Frankly speaking, common men can do little with Long Term Capital Gain Tax (LTCG tax) and DDT.

I know there will be people who would like to flee the equity market in despair. But this is not a solution.

Not that I welcome what this Union Budget 2018 has done with the investment, but actually we have no other choice.

There are no other investments around which can match the fundamentals of equity.

What options we have?

- Bitcoin (take your own call).
- Fixed Deposits – it will never match equity, even after LTCG tax.
- Debt based mutual funds – no match for equity.
- Gold – even this cannot match equity’s returns.

It will not be wrong to say that common men may feel helpless here. They have no other choice but to take LTCG Tax and DDT with a pinch of salt.

But having said that, I would also like to thank Mr. Arun Jaitley for his following due considerations:

- Capital Gain Calculation to be considered only after 31-Jan’18
- First Rs.1.0 Lakhs no to be considered as capital gain.

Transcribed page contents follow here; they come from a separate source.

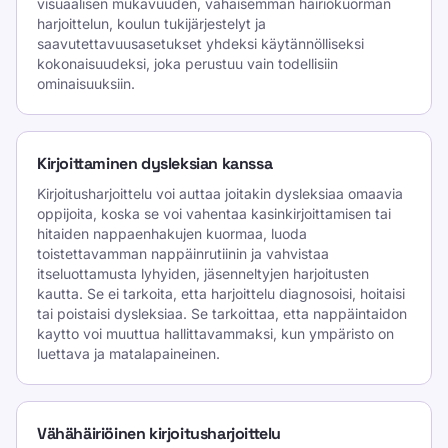
visuaalisen mukavuuden, vähäisemmän häiriökuorman
harjoittelun, koulun tukijärjestelyt ja
saavutettavuusasetukset yhdeksi käytännölliseksi
kokonaisuudeksi, joka perustuu vain todellisiin
ominaisuuksiin.
Kirjoittaminen dysleksian kanssa
Kirjoitusharjoittelu voi auttaa joitakin dysleksiaa omaavia
oppijoita, koska se voi vahentaa kasinkirjoittamisen tai
hitaiden nappaenhakujen kuormaa, luoda
toistettavamman nappäinrutiinin ja vahvistaa
itseluottamusta lyhyiden, jäsenneltyjen harjoitusten
kautta. Se ei tarkoita, etta harjoittelu diagnosoisi, hoitaisi
tai poistaisi dysleksiaa. Se tarkoittaa, etta nappäintaidon
kaytto voi muuttua hallittavammaksi, kun ympäristo on
luettava ja matalapaineinen.
Vähähäiriöinen kirjoitusharjoittelu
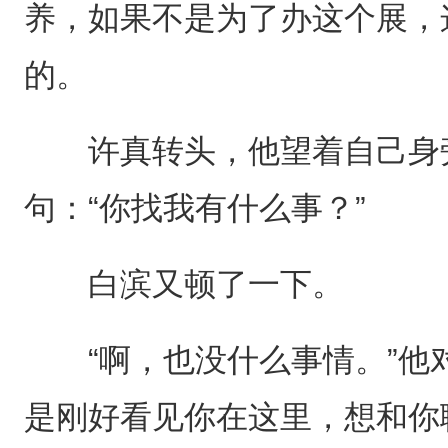
养，如果不是为了办这个展，
的。
许真转头，他望着自己身旁
句：“你找我有什么事？”
白滨又顿了一下。
“啊，也没什么事情。”他对
是刚好看见你在这里，想和你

If these would not have been there, I suppose the equity market would have crashed 10,000 in a day. I know it is a wild guess, but the market would not have absorbed

[P.Note: On 01-Feb’18, Sensex was trading at 36,200 points. Today, 4 days after union budget 2018, Sensex is trading at 34,800 points. This is fall of 1,400 points in matter of 4 days. ]

## 2 Responses

Hi,

Even if shares were sold in April-2017, do we need to consider value as on 31-Apr-2018 for Cost of Acquisition? (for new LTCG tax)

Thanks,

Vish Patel

I will suggest you to kindly read point number #1.4 for details.